Teletrabalho e auxílio almoço

A FUP tornou a cobrar a retomada das reuniões do GT de Teletrabalho, que vem sendo reivindicada desde abril, e pontuou questões que poderiam estar sendo resolvidas no âmbito do GT, como a isonomia do auxílio almoço. O RH até hoje não atendeu a reivindicação de tratamento isonômico para os trabalhadores de áreas operacionais que estão em teletrabalho integral desde o início da pandemia. O objetivo era de que a empresa cumprisse o que determina a Cláusula 16 do ACT, referente à Assistência Alimentar, que garante o benefício mensal. A Petrobrás, no entanto, está pagando um valor menor do auxílio almoço aos petroleiros de área operacional, tratar de forma discriminatória os trabalhadores que estão em teletrabalho integral.
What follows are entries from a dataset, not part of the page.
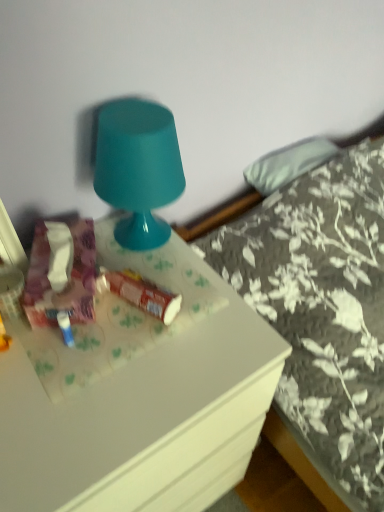 Image resolution: width=384 pixels, height=512 pixels. In order to click on free point in front of matte plastic tube at center, arranged as the first stuff when viewed from the right in this screenshot , I will do `click(124, 373)`. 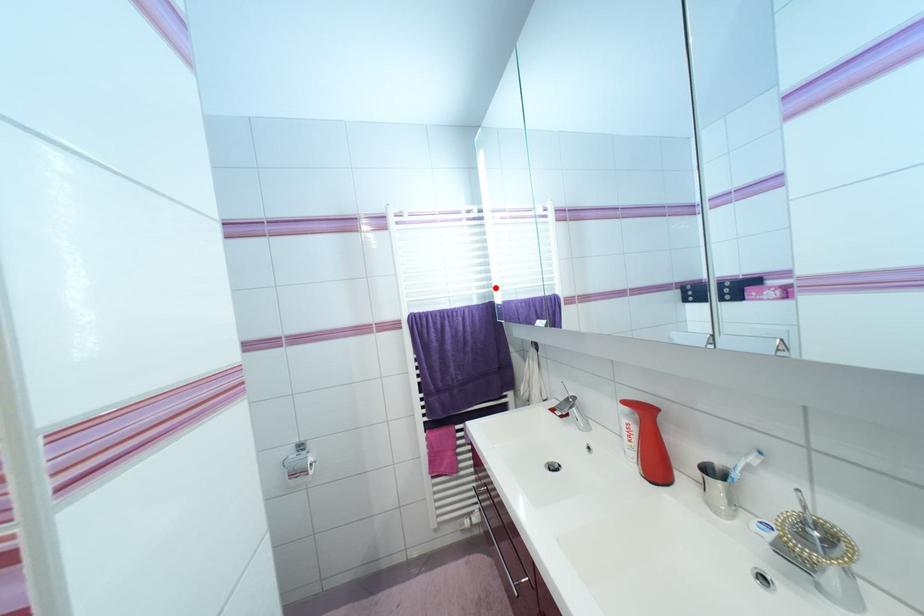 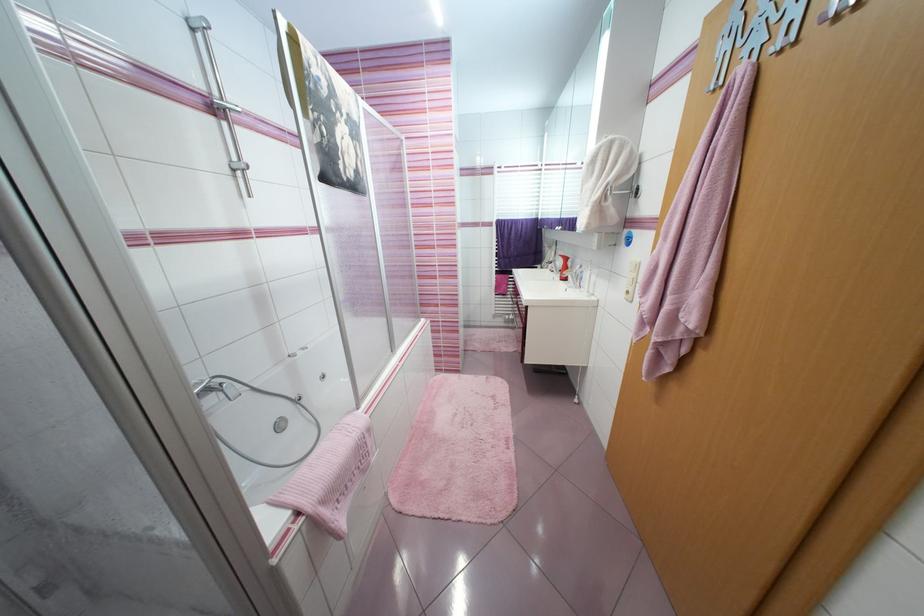 In the second image, find the point that corresponds to the highlighted location in the first image.

(543, 211) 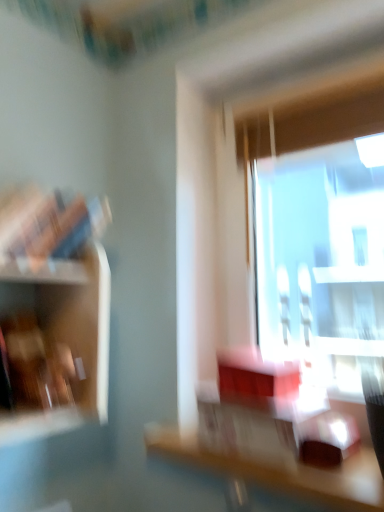 Question: Which is correct: wooden shelf at left is inside wooden table at center, or outside of it?

Choices:
 (A) outside
 (B) inside

Answer: (A)

Question: Is point (39, 320) positioned closer to the camera than point (322, 488)?

Choices:
 (A) closer
 (B) farther

Answer: (B)

Question: From a real-world perspective, relative to wooden table at center, is wooden shelf at left vertically above or below?

Choices:
 (A) below
 (B) above

Answer: (B)

Question: Based on their sizes in the image, would you say wooden table at center is bigger or smaller than wooden shelf at left?

Choices:
 (A) big
 (B) small

Answer: (B)

Question: From their relative heights in the image, would you say wooden table at center is taller or shorter than wooden shelf at left?

Choices:
 (A) short
 (B) tall

Answer: (A)

Question: Which is correct: wooden table at center is inside wooden shelf at left, or outside of it?

Choices:
 (A) outside
 (B) inside

Answer: (A)

Question: In the image, is wooden table at center positioned in front of or behind wooden shelf at left?

Choices:
 (A) front
 (B) behind

Answer: (A) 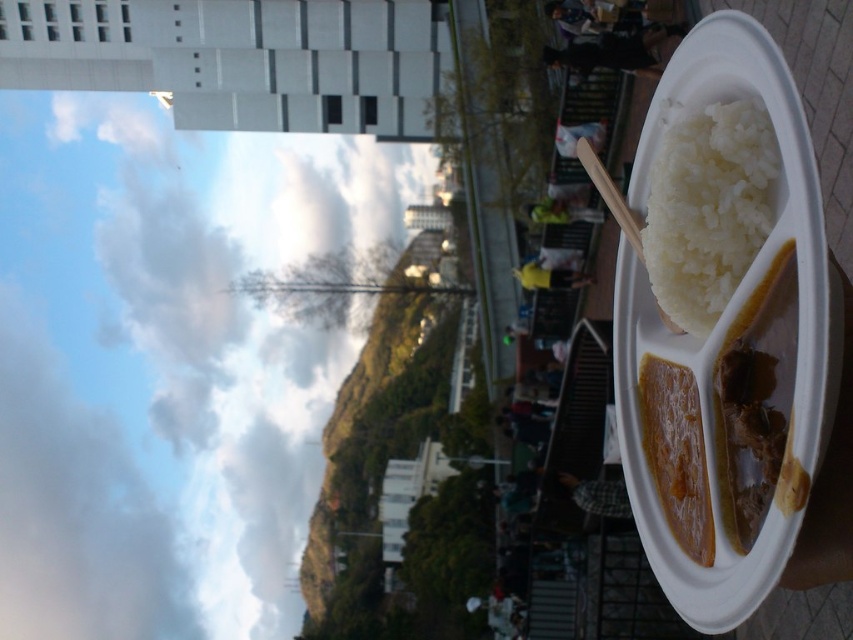 You are a delivery person holding a package that is 1 meter long. You need to place it between the yellow fabric at center and the white matte person at center. Is there enough space between them to fit the package?

The yellow fabric at center and the white matte person at center are 1.14 meters apart, so yes, the package can fit between them since the distance is greater than the package length.

You are a fashion designer observing the image. You notice the plaid fabric shirt at center and the yellow fabric at center. Which fabric is positioned lower in the image?

The plaid fabric shirt at center is positioned below the yellow fabric at center, so it is lower in the image. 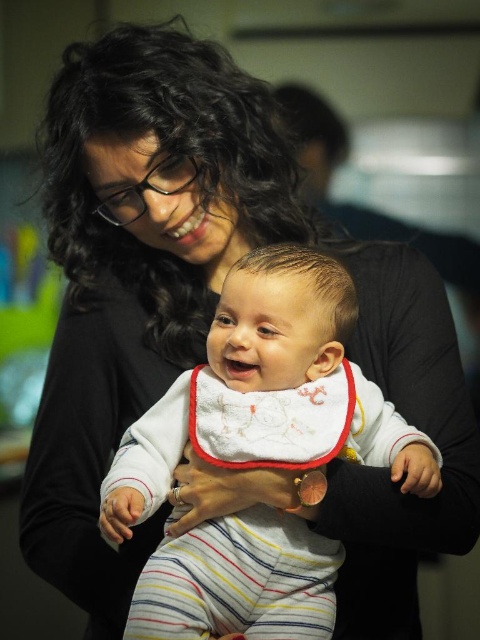 Question: Among these objects, which one is farthest from the camera?

Choices:
 (A) white embroidered bib at center
 (B) white soft fabric baby at center

Answer: (A)

Question: Observing the image, what is the correct spatial positioning of white soft fabric baby at center in reference to white embroidered bib at center?

Choices:
 (A) below
 (B) above

Answer: (A)

Question: Does white soft fabric baby at center have a lesser width compared to white embroidered bib at center?

Choices:
 (A) yes
 (B) no

Answer: (B)

Question: Can you confirm if white soft fabric baby at center is positioned above white embroidered bib at center?

Choices:
 (A) no
 (B) yes

Answer: (A) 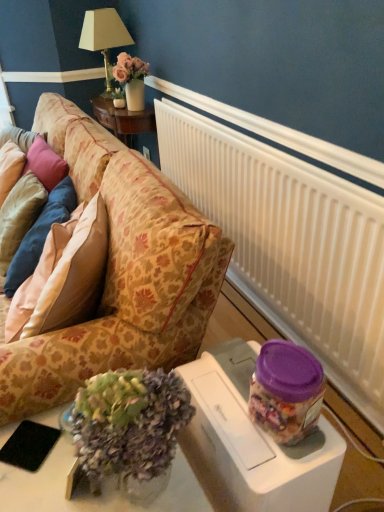 Question: Does pink satin pillow at left, which is counted as the 2th pillow, starting from the right, appear on the right side of pink satin pillow at left, the third pillow viewed from the right?

Choices:
 (A) yes
 (B) no

Answer: (A)

Question: Considering the relative sizes of pink satin pillow at left, which is counted as the 2th pillow, starting from the right, and pink satin pillow at left, which ranks as the 1th pillow in left-to-right order, in the image provided, is pink satin pillow at left, which is counted as the 2th pillow, starting from the right, wider than pink satin pillow at left, which ranks as the 1th pillow in left-to-right order,?

Choices:
 (A) yes
 (B) no

Answer: (A)

Question: Could you tell me if pink satin pillow at left, which is counted as the 2th pillow, starting from the right, is turned towards pink satin pillow at left, the third pillow viewed from the right?

Choices:
 (A) no
 (B) yes

Answer: (B)

Question: Is pink satin pillow at left, the second pillow from the left, next to pink satin pillow at left, which ranks as the 1th pillow in left-to-right order, and touching it?

Choices:
 (A) yes
 (B) no

Answer: (A)

Question: Does pink satin pillow at left, which is counted as the 2th pillow, starting from the right, have a greater height compared to pink satin pillow at left, the third pillow viewed from the right?

Choices:
 (A) yes
 (B) no

Answer: (A)

Question: Can you confirm if pink satin pillow at left, the second pillow from the left, is smaller than pink satin pillow at left, which ranks as the 1th pillow in left-to-right order?

Choices:
 (A) no
 (B) yes

Answer: (A)

Question: From the image's perspective, would you say pink satin pillow at left, the third pillow viewed from the right, is shown under floral-patterned fabric couch at left?

Choices:
 (A) no
 (B) yes

Answer: (A)

Question: Can we say pink satin pillow at left, which ranks as the 1th pillow in left-to-right order, lies outside floral-patterned fabric couch at left?

Choices:
 (A) yes
 (B) no

Answer: (B)

Question: Is pink satin pillow at left, the third pillow viewed from the right, touching floral-patterned fabric couch at left?

Choices:
 (A) no
 (B) yes

Answer: (A)

Question: Is pink satin pillow at left, the third pillow viewed from the right, at the left side of floral-patterned fabric couch at left?

Choices:
 (A) yes
 (B) no

Answer: (A)

Question: Does pink satin pillow at left, the third pillow viewed from the right, have a lesser width compared to floral-patterned fabric couch at left?

Choices:
 (A) no
 (B) yes

Answer: (B)

Question: Does pink satin pillow at left, the third pillow viewed from the right, come in front of floral-patterned fabric couch at left?

Choices:
 (A) no
 (B) yes

Answer: (A)

Question: Can you confirm if white plastic radiator at upper right is shorter than black matte pad at lower left?

Choices:
 (A) yes
 (B) no

Answer: (B) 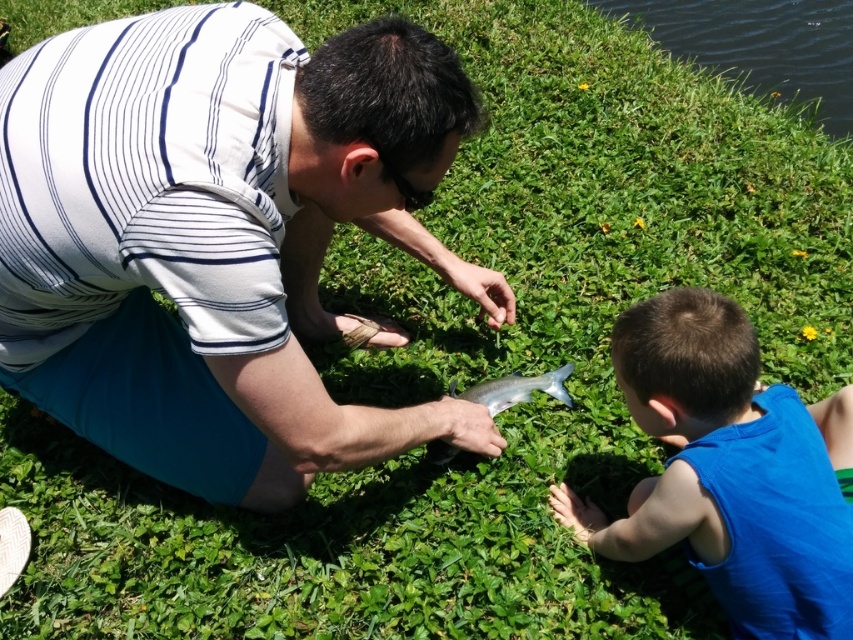 Does blue matte shirt at lower right have a greater width compared to green grassy water at upper right?

Incorrect, blue matte shirt at lower right's width does not surpass green grassy water at upper right's.

Does blue matte shirt at lower right have a lesser width compared to green grassy water at upper right?

Yes, blue matte shirt at lower right is thinner than green grassy water at upper right.

Is point (799, 595) positioned behind point (804, 10)?

No, it is in front of (804, 10).

At what (x,y) coordinates should I click in order to perform the action: click on blue matte shirt at lower right. Please return your answer as a coordinate pair (x, y). Image resolution: width=853 pixels, height=640 pixels. Looking at the image, I should click on (726, 472).

What do you see at coordinates (726, 472) in the screenshot? The image size is (853, 640). I see `blue matte shirt at lower right` at bounding box center [726, 472].

Between blue matte shirt at lower right and shiny metallic fish at center, which one is positioned higher?

shiny metallic fish at center is higher up.

Is point (705, 477) closer to viewer compared to point (444, 452)?

That is True.

The height and width of the screenshot is (640, 853). Identify the location of blue matte shirt at lower right. click(x=726, y=472).

Is matte white shirt at center thinner than green grassy water at upper right?

Yes, matte white shirt at center is thinner than green grassy water at upper right.

Does point (91, 54) come behind point (715, 49)?

That is False.

Locate an element on the screen. matte white shirt at center is located at coordinates (219, 234). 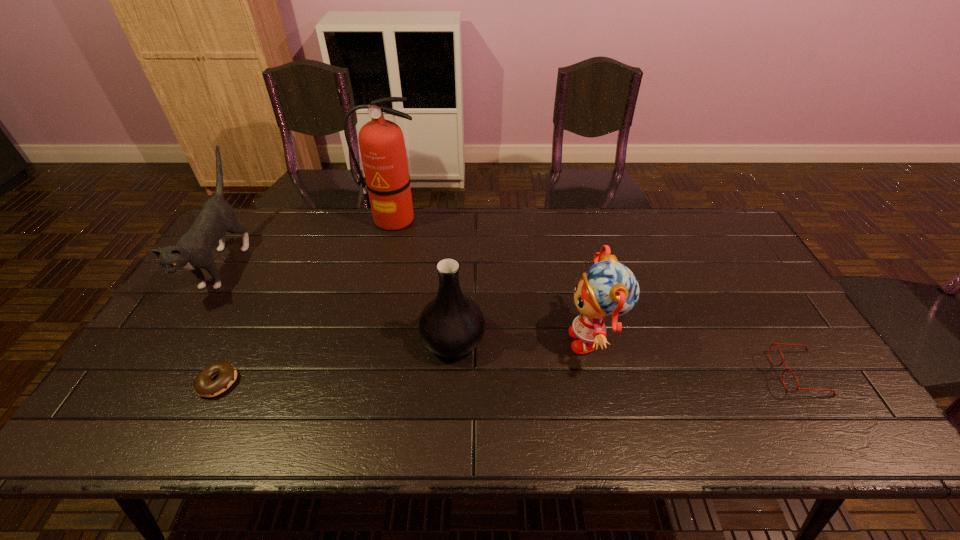 Where is `cat positioned at the far edge`? The width and height of the screenshot is (960, 540). cat positioned at the far edge is located at coordinates (193, 251).

In order to click on object located in the left edge section of the desktop in this screenshot , I will do `click(193, 251)`.

I want to click on object present at the right edge, so click(782, 362).

The height and width of the screenshot is (540, 960). Find the location of `object situated at the far left corner`. object situated at the far left corner is located at coordinates (193, 251).

The image size is (960, 540). What are the coordinates of `vacant space at the far edge of the desktop` in the screenshot? It's located at (497, 223).

Image resolution: width=960 pixels, height=540 pixels. In the image, there is a desktop. In order to click on vacant area at the near edge in this screenshot , I will do [x=180, y=427].

Where is `free location at the left edge`? This screenshot has width=960, height=540. free location at the left edge is located at coordinates (174, 406).

The image size is (960, 540). I want to click on vacant space at the right edge, so click(755, 315).

This screenshot has height=540, width=960. Find the location of `vacant space at the far left corner of the desktop`. vacant space at the far left corner of the desktop is located at coordinates click(x=249, y=228).

You are a GUI agent. You are given a task and a screenshot of the screen. Output one action in this format:
    pyautogui.click(x=<x>, y=<y>)
    Task: Click on the vacant area at the far right corner
    This screenshot has height=540, width=960.
    Given the screenshot: What is the action you would take?
    pyautogui.click(x=729, y=241) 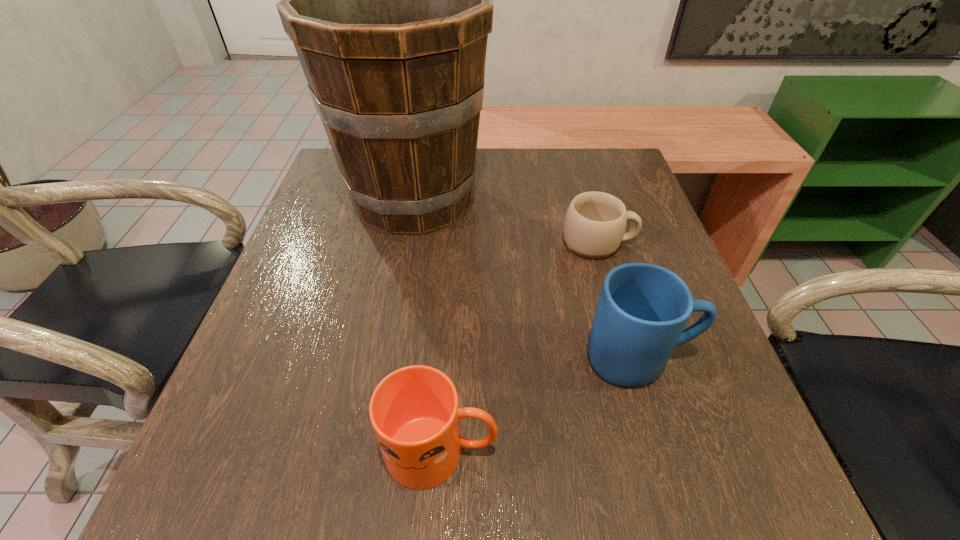 This screenshot has height=540, width=960. Identify the location of object positioned at the near edge. (414, 411).

Image resolution: width=960 pixels, height=540 pixels. I want to click on object positioned at the left edge, so click(388, 0).

I want to click on object that is at the far left corner, so click(388, 0).

In the image, there is a desktop. Where is `blank space at the far edge`? The height and width of the screenshot is (540, 960). blank space at the far edge is located at coordinates (506, 159).

Where is `vacant position at the near edge of the desktop`? The image size is (960, 540). vacant position at the near edge of the desktop is located at coordinates (584, 518).

In order to click on blank space at the left edge in this screenshot , I will do `click(315, 357)`.

In the image, there is a desktop. At what (x,y) coordinates should I click in order to perform the action: click on vacant space at the right edge. Please return your answer as a coordinate pair (x, y). The height and width of the screenshot is (540, 960). Looking at the image, I should click on (629, 205).

In the image, there is a desktop. Where is `free space at the near left corner`? free space at the near left corner is located at coordinates (273, 470).

The height and width of the screenshot is (540, 960). What are the coordinates of `free space between the second shortest mug and the shortest object` in the screenshot? It's located at (519, 347).

Locate an element on the screen. Image resolution: width=960 pixels, height=540 pixels. free space that is in between the shortest object and the nearest object is located at coordinates (519, 347). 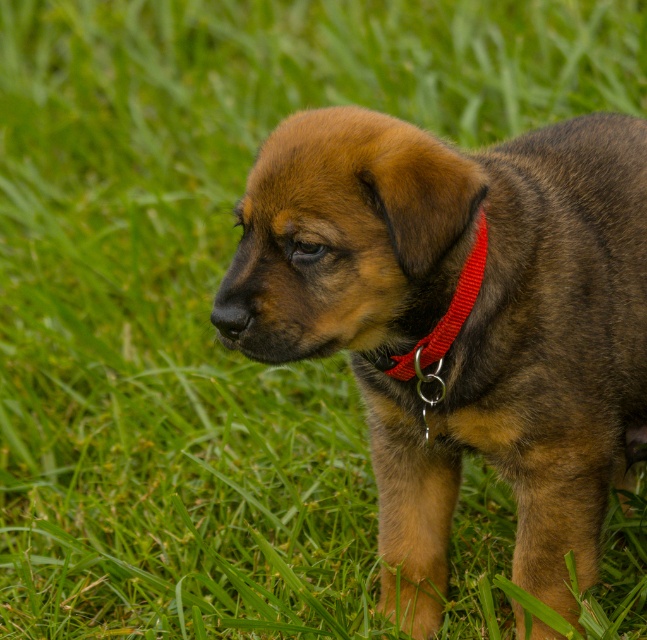 Consider the image. You are a dog trainer standing 1.65 meters away from the brown fur dog at center. Can you safely approach the dog without using any treats or toys to entice it?

The brown fur dog at center and viewer are 1.65 meters apart. Since the distance is within a safe range for approaching a calm and curious puppy, you can cautiously approach the dog while maintaining awareness of its body language.

You are a photographer trying to capture the brown fur dog at center and the red nylon collar at center in a single shot. Based on their sizes, which one should you focus on to ensure both are clearly visible in the frame?

The brown fur dog at center is bigger than the red nylon collar at center, so focusing on the brown fur dog at center will ensure both are clearly visible in the frame.

You are a photographer trying to capture the brown fur dog at center and the red nylon collar at center in a single shot. Which object should you focus on first to ensure both are in focus?

The brown fur dog at center is in front of the red nylon collar at center, so you should focus on the brown fur dog at center first to ensure both are in focus. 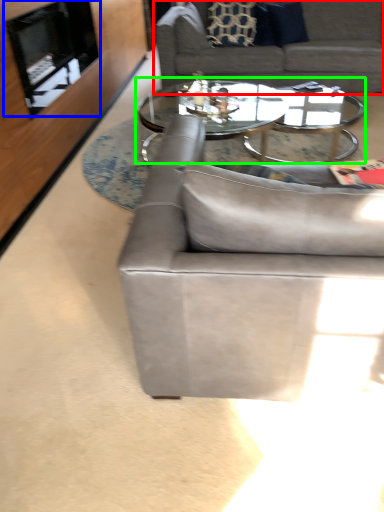 Question: Which is farther away from studio couch (highlighted by a red box)? fireplace (highlighted by a blue box) or coffee table (highlighted by a green box)?

Choices:
 (A) fireplace
 (B) coffee table

Answer: (A) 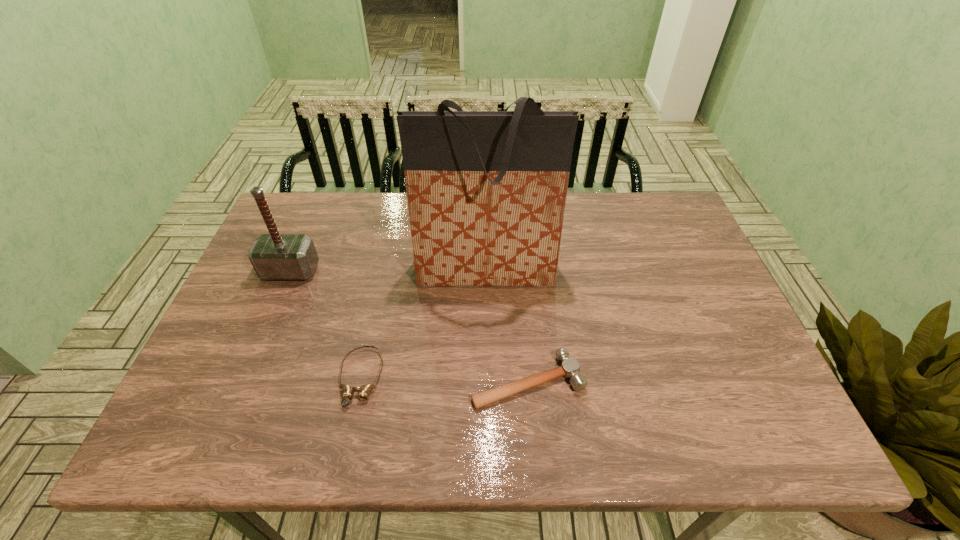 Find the location of a particular element. The height and width of the screenshot is (540, 960). free location that satisfies the following two spatial constraints: 1. on the front lenses and sides of the shortest object; 2. on the left side of the nearer hammer is located at coordinates (360, 381).

The image size is (960, 540). I want to click on vacant space that satisfies the following two spatial constraints: 1. on the front lenses and sides of the third object from right to left; 2. on the right side of the nearer hammer, so click(x=360, y=381).

Where is `free space that satisfies the following two spatial constraints: 1. on the front lenses and sides of the shortest object; 2. on the left side of the third tallest object`? This screenshot has height=540, width=960. free space that satisfies the following two spatial constraints: 1. on the front lenses and sides of the shortest object; 2. on the left side of the third tallest object is located at coordinates (360, 381). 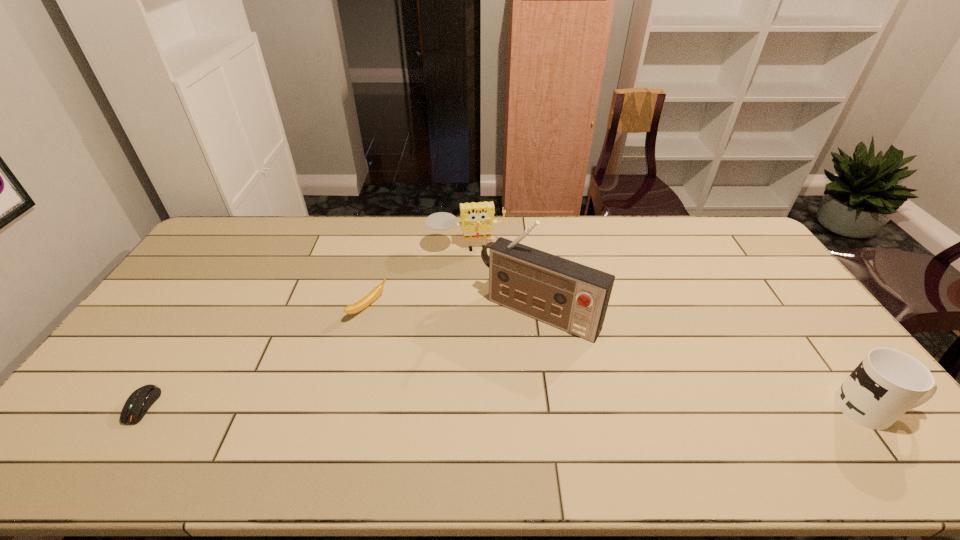 The height and width of the screenshot is (540, 960). In order to click on free space located on the front-facing side of the sponge in this screenshot , I will do [x=484, y=342].

Image resolution: width=960 pixels, height=540 pixels. Find the location of `free space located 0.150m on the front-facing side of the sponge`. free space located 0.150m on the front-facing side of the sponge is located at coordinates (475, 287).

Find the location of a particular element. The width and height of the screenshot is (960, 540). vacant space located 0.390m on the front-facing side of the sponge is located at coordinates tap(484, 342).

At what (x,y) coordinates should I click in order to perform the action: click on vacant space located on the front panel of the tallest object. Please return your answer as a coordinate pair (x, y). Looking at the image, I should click on (486, 375).

Identify the location of vacant point located 0.290m on the front panel of the tallest object. click(x=458, y=415).

This screenshot has height=540, width=960. In order to click on vacant space located on the front panel of the tallest object in this screenshot , I will do `click(480, 383)`.

The image size is (960, 540). Identify the location of object that is at the far edge. (477, 219).

In order to click on computer equipment that is at the near edge in this screenshot , I will do `click(139, 402)`.

The width and height of the screenshot is (960, 540). In order to click on mug that is at the near edge in this screenshot , I will do `click(887, 383)`.

In order to click on object that is at the left edge in this screenshot , I will do `click(139, 402)`.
A FUP cobrou o cumprimento da isonomia, conforme está estabelecido na cláusula do ACT e não no padrão que a empresa estabeleceu, sem negociação, para retorno do trabalho presencial e com escalas semanais de teletrabalho, que prevê o pagamento do auxílio almoço de acordo com os dias trabalhados remotamente. As representações sindicais reforçaram que essa regra não pode ser aplicada para trabalhadores que estão em teletrabalho integral, ressaltando que uma norma interna da empresa não pode se contrapor ao Acordo Coletivo, e que essa e outras questões relativas ao retorno ao trabalho presencial precisam ser negociadas no GT.  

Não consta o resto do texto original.